◆ Aim of the task
Pull every line containing the word "بتسجيل" out of the material below.

##### Extracted records #####

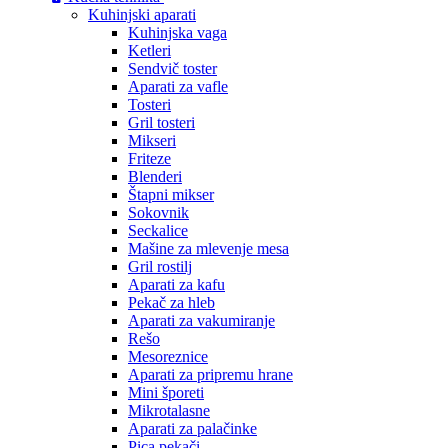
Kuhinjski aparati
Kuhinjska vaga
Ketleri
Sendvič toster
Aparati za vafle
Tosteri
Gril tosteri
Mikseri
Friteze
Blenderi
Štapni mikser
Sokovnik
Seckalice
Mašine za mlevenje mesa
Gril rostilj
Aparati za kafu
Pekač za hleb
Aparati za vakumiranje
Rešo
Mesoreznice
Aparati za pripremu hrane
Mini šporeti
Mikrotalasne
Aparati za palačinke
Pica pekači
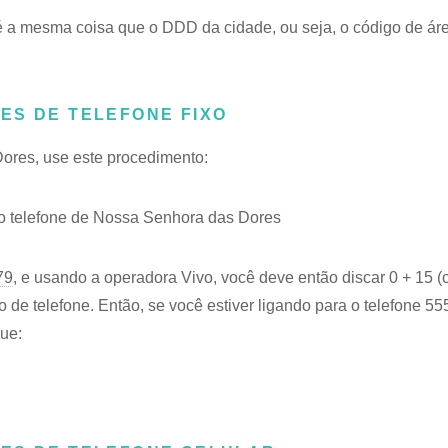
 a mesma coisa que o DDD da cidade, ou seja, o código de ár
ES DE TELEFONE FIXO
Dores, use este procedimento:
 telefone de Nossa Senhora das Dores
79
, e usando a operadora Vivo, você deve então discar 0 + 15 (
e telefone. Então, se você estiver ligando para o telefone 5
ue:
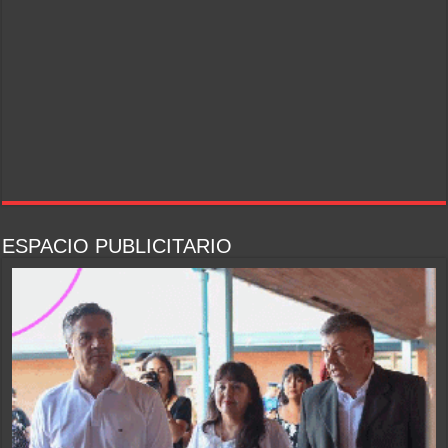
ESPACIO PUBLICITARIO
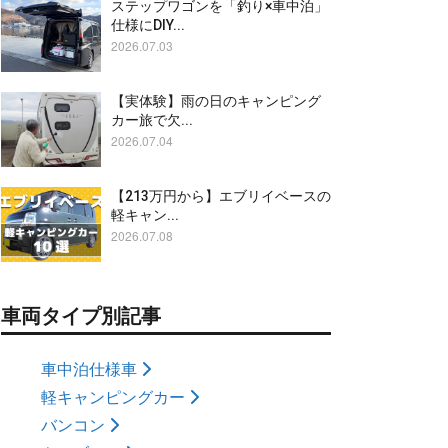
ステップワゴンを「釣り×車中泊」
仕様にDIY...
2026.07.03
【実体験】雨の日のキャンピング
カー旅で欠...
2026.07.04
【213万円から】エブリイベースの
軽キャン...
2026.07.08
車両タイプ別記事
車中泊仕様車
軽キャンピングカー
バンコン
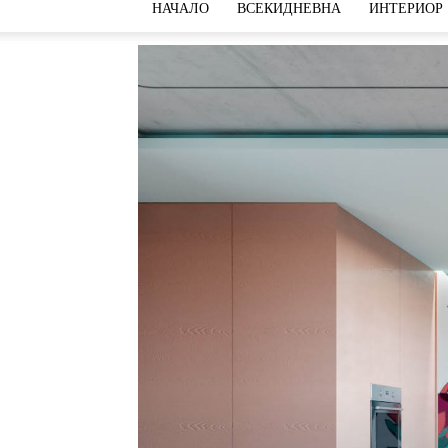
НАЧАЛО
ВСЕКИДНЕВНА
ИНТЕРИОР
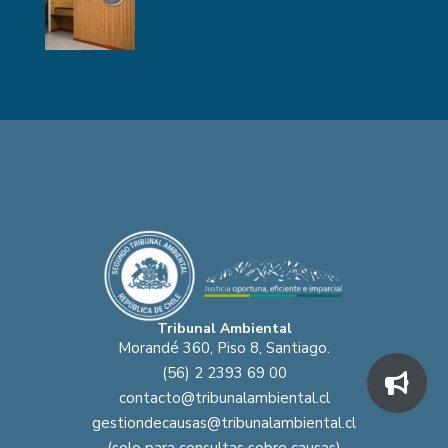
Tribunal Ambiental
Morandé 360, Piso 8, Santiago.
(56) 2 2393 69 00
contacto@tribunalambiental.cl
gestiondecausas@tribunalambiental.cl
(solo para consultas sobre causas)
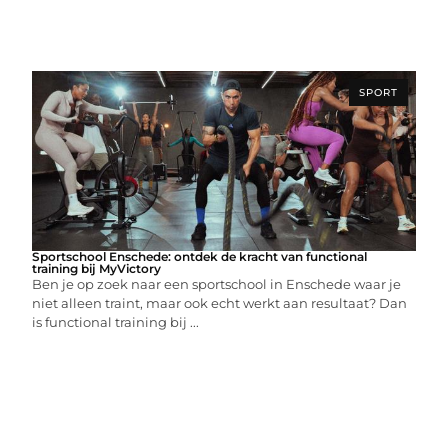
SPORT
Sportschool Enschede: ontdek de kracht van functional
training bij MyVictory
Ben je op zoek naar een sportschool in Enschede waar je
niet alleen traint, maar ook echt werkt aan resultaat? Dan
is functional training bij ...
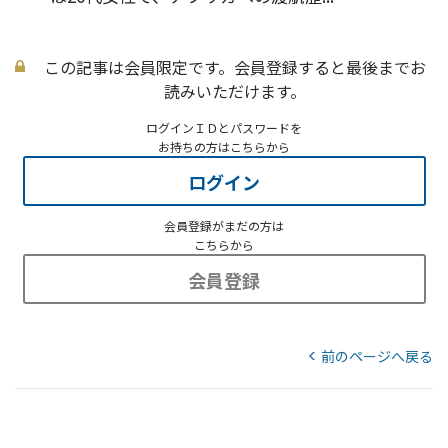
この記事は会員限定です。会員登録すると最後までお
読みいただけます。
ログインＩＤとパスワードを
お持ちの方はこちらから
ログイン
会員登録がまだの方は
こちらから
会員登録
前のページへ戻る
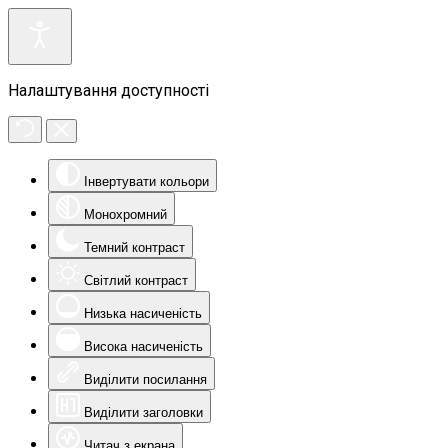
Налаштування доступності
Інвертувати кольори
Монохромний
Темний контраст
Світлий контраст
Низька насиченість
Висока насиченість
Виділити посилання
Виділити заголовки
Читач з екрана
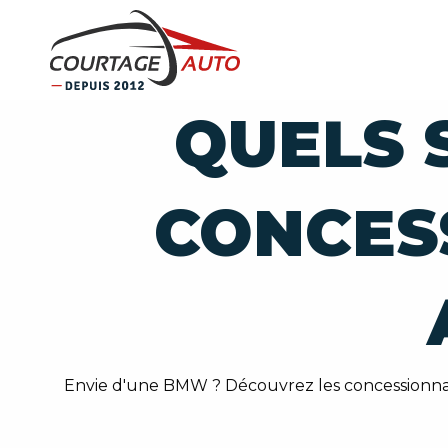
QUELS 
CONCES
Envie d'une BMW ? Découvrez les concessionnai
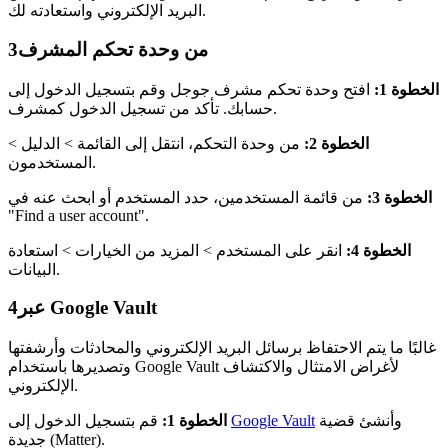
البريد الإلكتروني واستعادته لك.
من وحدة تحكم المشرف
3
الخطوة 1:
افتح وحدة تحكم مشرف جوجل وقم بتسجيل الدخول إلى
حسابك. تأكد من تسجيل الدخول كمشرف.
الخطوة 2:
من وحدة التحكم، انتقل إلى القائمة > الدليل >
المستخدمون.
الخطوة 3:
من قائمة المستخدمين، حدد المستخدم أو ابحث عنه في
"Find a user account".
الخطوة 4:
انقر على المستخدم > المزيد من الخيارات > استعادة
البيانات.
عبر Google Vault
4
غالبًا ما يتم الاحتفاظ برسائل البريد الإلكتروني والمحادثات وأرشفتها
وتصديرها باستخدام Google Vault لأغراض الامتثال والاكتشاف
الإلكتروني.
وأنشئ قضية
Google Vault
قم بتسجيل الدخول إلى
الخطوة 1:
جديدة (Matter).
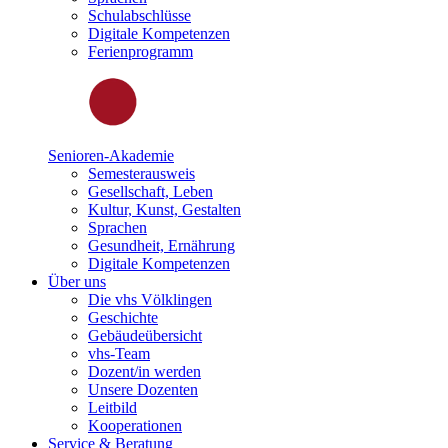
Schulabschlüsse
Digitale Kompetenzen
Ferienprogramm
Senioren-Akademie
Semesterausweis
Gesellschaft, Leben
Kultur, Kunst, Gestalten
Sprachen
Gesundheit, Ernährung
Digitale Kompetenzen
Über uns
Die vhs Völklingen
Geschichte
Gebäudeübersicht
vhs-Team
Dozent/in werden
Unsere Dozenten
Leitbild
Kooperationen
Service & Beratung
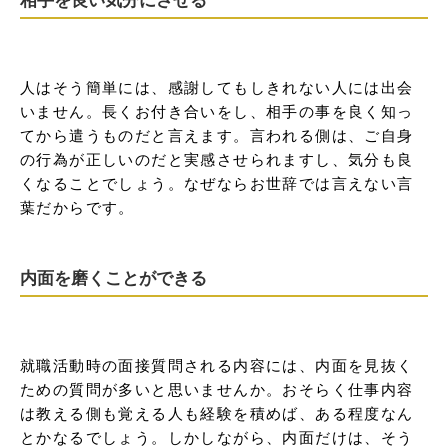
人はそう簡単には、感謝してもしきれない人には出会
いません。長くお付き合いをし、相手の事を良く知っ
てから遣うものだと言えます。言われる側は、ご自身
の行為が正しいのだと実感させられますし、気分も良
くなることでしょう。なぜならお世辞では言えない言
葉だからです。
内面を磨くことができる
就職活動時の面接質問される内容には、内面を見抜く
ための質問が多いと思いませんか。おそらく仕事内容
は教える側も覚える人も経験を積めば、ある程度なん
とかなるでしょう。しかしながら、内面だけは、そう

#####

◆ The completed task
افتح وحدة تحكم مشرف جوجل وقم بتسجيل الدخول إلى
قم بتسجيل الدخول إلى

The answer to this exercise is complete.